*TO DO*
The answer should hold every line of the listing, unchanged and free of images.

===== TASK MATERIAL

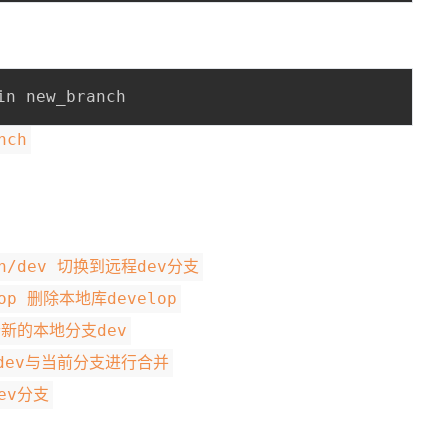
nch
igin/dev 切换到远程dev分支
elop 删除本地库develop
一个新的本地分支dev
将分支dev与当前分支进行合并
dev分支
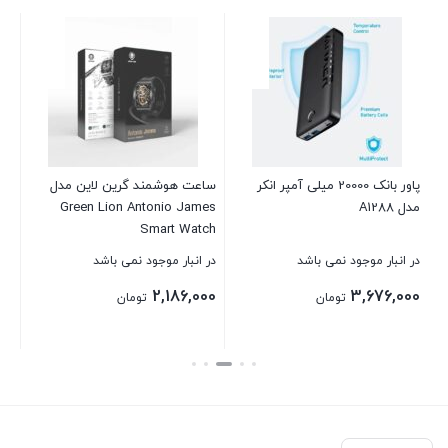
ظرفیت 00
در 
00
پاور بانک 20000 میلی آمپر انکر
ساعت هوشمند گرین لاین مدل
مدل A1288
Green Lion Antonio James
بست
Smart Watch
در انبار موجود نمی باشد
در انبار موجود نمی باشد
2,186,000
3,676,000
تومان
تومان
بستن
بستن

==========

*ANSWER FOR THIS EXERCISE*
nch
igin/dev 切换到远程dev分支
elop 删除本地库develop
一个新的本地分支dev
将分支dev与当前分支进行合并
dev分支
ظرفیت 00
در 
00
پاور بانک 20000 میلی آمپر انکر
ساعت هوشمند گرین لاین مدل
مدل A1288
Green Lion Antonio James
بست
Smart Watch
در انبار موجود نمی باشد
در انبار موجود نمی باشد
2,186,000
3,676,000
تومان
تومان
بستن
بستن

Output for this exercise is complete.